Par où ? est-ce qu'on commence ? par l'échec ou la chance alors que les deux font le jeu auquel fait confiance qui veut...
l'intelligence des joueurs sérieux devant la planche ou le bonheur qu'on attend le dimanche des numéros rêvés au soir tombés des croix dans les carrés sans dépasser les bords
alors que l'autre avance pour gagner en mettant des pions dehors en saut ou d'autres mouvements qu'on pense avant...
le succès est la perte de l'adversaire en sport fair ou les boules qui à travers les tyaux roulent à l'hasard vers le gros lot et la porte ouverte...
noire au barrage des morts dans l'histoire du sage qui donne le choix du côté gauche ou droit
et les dix doigts partie des deux mains font le plein et la joie du lendemain...
aux voyages à la plage l'anonymat qui se noie au milieu des médecins aux droits humains et associations humanitaires terre des hommes tant d'unions tant de dons...
comme s'il n'y avait pas de témoins et les sommes jamais assez bien et les guerres sans fin et la faim une cause le climat une chose du terrain la question se pose où ?...

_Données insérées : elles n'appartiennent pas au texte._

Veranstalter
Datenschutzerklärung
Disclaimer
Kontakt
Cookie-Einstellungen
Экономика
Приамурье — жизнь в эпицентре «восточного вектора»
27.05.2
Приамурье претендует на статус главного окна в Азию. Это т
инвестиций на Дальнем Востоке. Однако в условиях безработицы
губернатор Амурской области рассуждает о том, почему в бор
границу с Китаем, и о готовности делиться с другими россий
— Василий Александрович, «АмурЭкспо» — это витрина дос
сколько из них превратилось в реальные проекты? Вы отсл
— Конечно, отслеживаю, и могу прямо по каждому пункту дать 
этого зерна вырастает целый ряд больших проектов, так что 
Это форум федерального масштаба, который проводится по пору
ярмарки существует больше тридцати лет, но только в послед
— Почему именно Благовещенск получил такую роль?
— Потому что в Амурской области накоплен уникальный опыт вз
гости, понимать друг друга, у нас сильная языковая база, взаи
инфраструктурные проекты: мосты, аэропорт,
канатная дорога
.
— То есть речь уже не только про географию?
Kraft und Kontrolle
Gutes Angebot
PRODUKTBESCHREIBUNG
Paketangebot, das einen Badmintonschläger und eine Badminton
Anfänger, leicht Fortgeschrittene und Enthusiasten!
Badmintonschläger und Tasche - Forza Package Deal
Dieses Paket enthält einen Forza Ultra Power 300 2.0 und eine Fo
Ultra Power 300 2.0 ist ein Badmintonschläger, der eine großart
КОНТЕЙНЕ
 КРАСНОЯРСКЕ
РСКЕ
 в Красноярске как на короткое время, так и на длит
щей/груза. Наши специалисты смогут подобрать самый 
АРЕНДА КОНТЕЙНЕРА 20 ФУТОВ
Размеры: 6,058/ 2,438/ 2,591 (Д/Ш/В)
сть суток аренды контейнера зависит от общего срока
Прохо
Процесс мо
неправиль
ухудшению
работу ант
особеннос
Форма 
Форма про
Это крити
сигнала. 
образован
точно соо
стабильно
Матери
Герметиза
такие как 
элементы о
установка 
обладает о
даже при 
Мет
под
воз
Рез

Le souvenir a été en rêve raconté sur un banc bien avant des choses qui se sont passées à côté à l'instant d'une nuit alors qu'en se reveillant ce matin l'image était devant coloré de la même façon et encore racontant...

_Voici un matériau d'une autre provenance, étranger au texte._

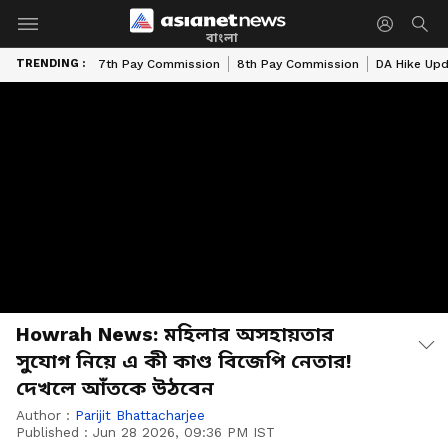
বাংলা
TRENDING :
7th Pay Commission
8th Pay Commission
DA Hike Up
Howrah News: মহিলার অসহায়তার
সুযোগ নিয়ে এ কী কাণ্ড বিজেপি নেতার!
দেখলে আঁতকে উঠবেন
Author :
Parijit Bhattacharjee
Published :
Jun 28 2026, 09:36 PM IST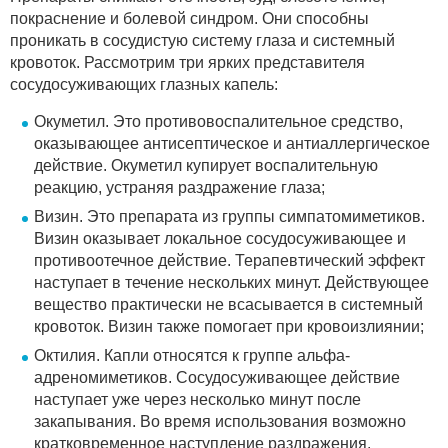
покраснение и болевой синдром. Они способны
проникать в сосудистую систему глаза и системный
кровоток. Рассмотрим три ярких представителя
сосудосуживающих глазных капель:
Окуметил. Это противовоспалительное средство,
оказывающее антисептическое и антиаллергическое
действие. Окуметил купирует воспалительную
реакцию, устраняя раздражение глаза;
Визин. Это препарата из группы симпатомиметиков.
Визин оказывает локальное сосудосуживающее и
противоотечное действие. Терапевтический эффект
наступает в течение нескольких минут. Действующее
вещество практически не всасывается в системный
кровоток. Визин также помогает при кровоизлиянии;
Октилия. Капли относятся к группе альфа-
адреномиметиков. Сосудосуживающее действие
наступает уже через несколько минут после
закапывания. Во время использования возможно
кратковременное наступление раздражения.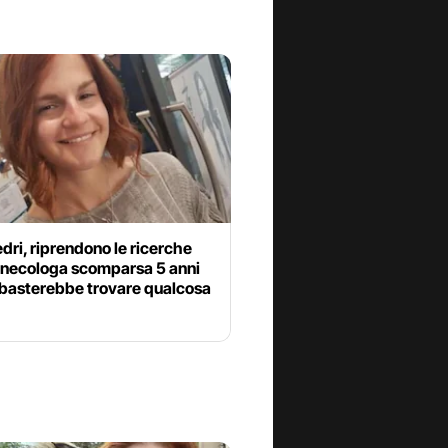
dri, riprendono le ricerche
ginecologa scomparsa 5 anni
 basterebbe trovare qualcosa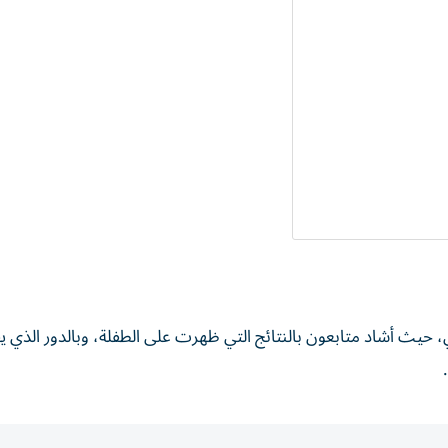
حيث أشاد متابعون بالنتائج التي ظهرت على الطفلة، وبالدور الذي ي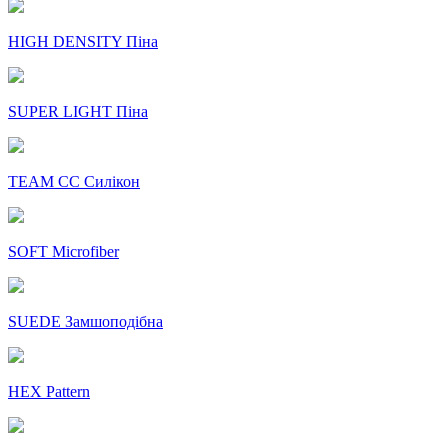
HIGH DENSITY Піна
SUPER LIGHT Піна
TEAM CC Силікон
SOFT Microfiber
SUEDE Замшоподібна
HEX Pattern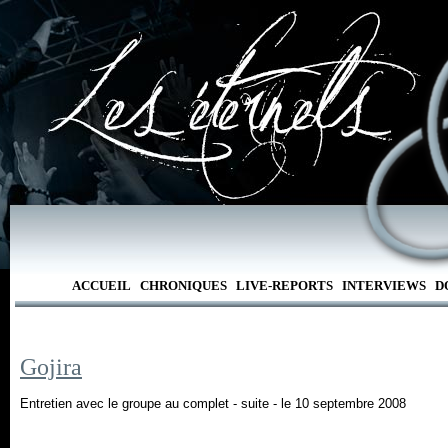
ACCUEIL
CHRONIQUES
LIVE-REPORTS
INTERVIEWS
D
Gojira
Entretien avec le groupe au complet - suite - le 10 septembre 2008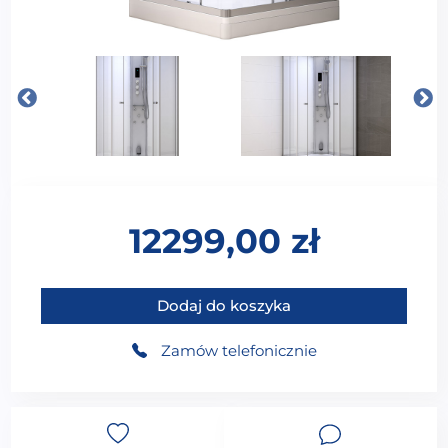
12299,00
zł
ilość MUE-AS1010 BIAŁA Kabina prysznicowa z hydro
Dodaj do koszyka
Zamów telefonicznie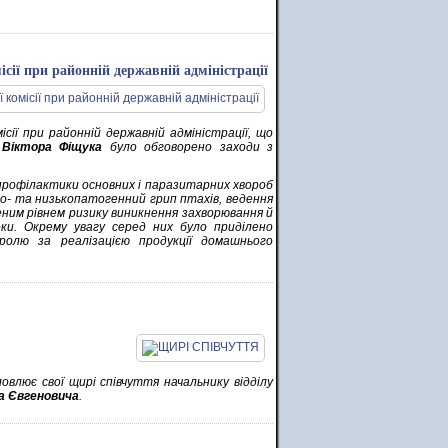
ісії при районній державній адміністрації
сії при районній державній адміністрації, що
ї
Віктора Фіщука
було обговорено заходи з
профілактики основних і паразитарних хвороб
око- та низькопатогенний грип птахів, ведення
еним рівнем ризику виникнення захворювання й
ки. Окрему увагу серед них було приділено
олю за реалізацією продукції домашнього
овлює свої щирі співчуття начальнику відділу
а Євгеновича
.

les témoins muets le film coupé l'écrit falsifié? une lumière se réfléchie vers la caméra éteint la majorité dit...? pour gagner la vie l'intérêt de la créer à qui ?
K on lit
comme au lit
Oli...vi...é wie vie
comme l'arbre confondu au nom d'origine plante à racine le mont où Jesus...comme on l'a lu mais qui l'a vu ? celui qui n'a pas cru...
une rose rose par terre dans une bouteille vide l'artificielle n'a pas besoin de liquide ni de lumière celle-là est tombée je la veux...
M dans la main comme un noeud de papillon croisé à l'intérieur ouvert en bas de l'autre côté que le coeur contre la tribune de l'orateur à la voix féminine en face des hommes il s'efface vers le haut...
le bouquet à la télé de roses fraîches qu'on porte sans l'eau du soir avant pour la politique au couloir devant la porte de la voisine dans les pots elles sont déjà sèches...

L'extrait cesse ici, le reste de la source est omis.